Professor Jon Parry
I am a historian of British politics and political ideas in the nineteenth century. I have taught in the Faculty since 1992. The main aim of my work has been to understand better how the British political class thought about the task of governing the country, and defending its international interests, at a time of great change.
My first three books, and a number of subsequent articles, investigated the governing strategies of British Liberalism, which seemed to me not to have been properly understood by those who prioritise a few abstract thinkers and their views on economic policy in particular. I also developed an interest in Conservatism, especially as articulated by Benjamin Disraeli, on whom I have written a short book and two articles. I have a side interest in British constitutional practice and identity, especially the history of monarchy.
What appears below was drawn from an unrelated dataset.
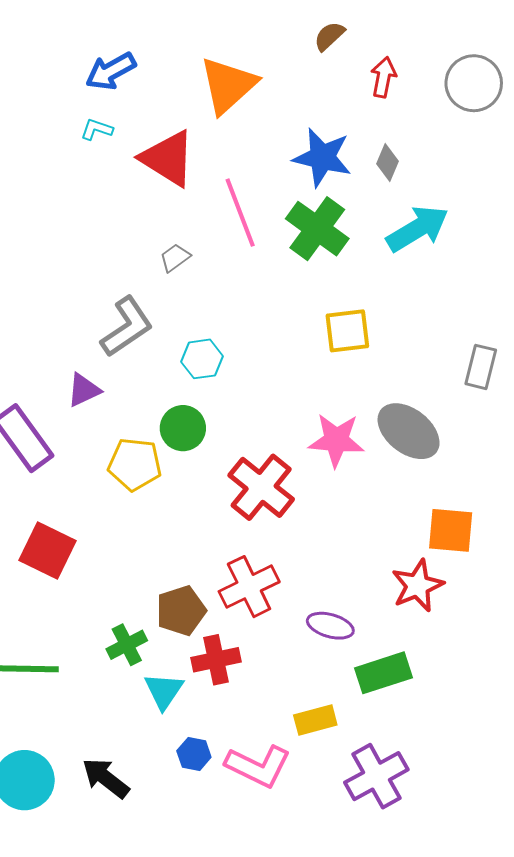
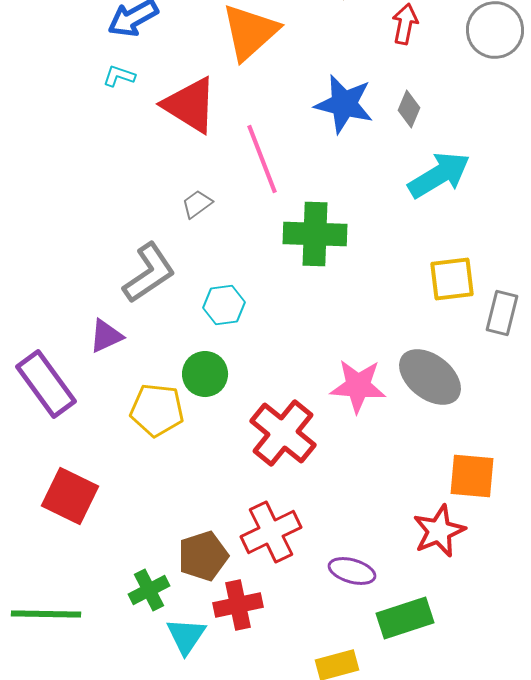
green cross: (317, 229) -> (315, 234), moved, turned -34
yellow square: (347, 331) -> (452, 279), moved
My third book, The Politics of Patriotism, sought to explain British politics in its European context. It argued that foreign policy was of fundamental importance to domestic politics, but also that domestic political values shaped debates about British foreign policy. I have also written some survey articles on the theme of Britain and Europe, two yet to be published.
In 2022, I published Promised Lands: The British and the Ottoman Middle East. This book aims to explain how and why nineteenth-century policy-makers developed an interest in the lands between Europe and India that we now call the Middle East, and what they tried to make of them. There is little about domestic politics in it and much more about geopolitical considerations, as well as history, religion and diplomacy. I see it as a work of British history, devoted to understanding British behaviour in a historically neglected area; it does not claim to be a history of the Middle East itself.
My current project takes another part of the nineteenth-century British world, the North Atlantic, and similarly seeks to consider how the state conceived of British interests there, how it sought to defend them, and how, between 1815 and the 1860s, this contributed to the emergence of the idea of the West. This project primarily involves a reconsideration of Anglo-French relations, Anglo-American relations, and British perceptions of British North America, or Canada.
I also write frequently for the London Review of Books.
British domestic and international governing strategies in the nineteenth century.
I shall retire from the Faculty in 2023, so unfortunately I shall not be able to supervise new graduate students from that point.
My current Special Subject (third-year undergraduates) is called 'The British and the Ottoman Middle East, 1798-1850'. Past courses include 'The British and Europe, 1815-1906', 'Democracy in theory and practice: an Anglo-American perspective', and 'Culture Wars in mid-Victorian England 1848-59'.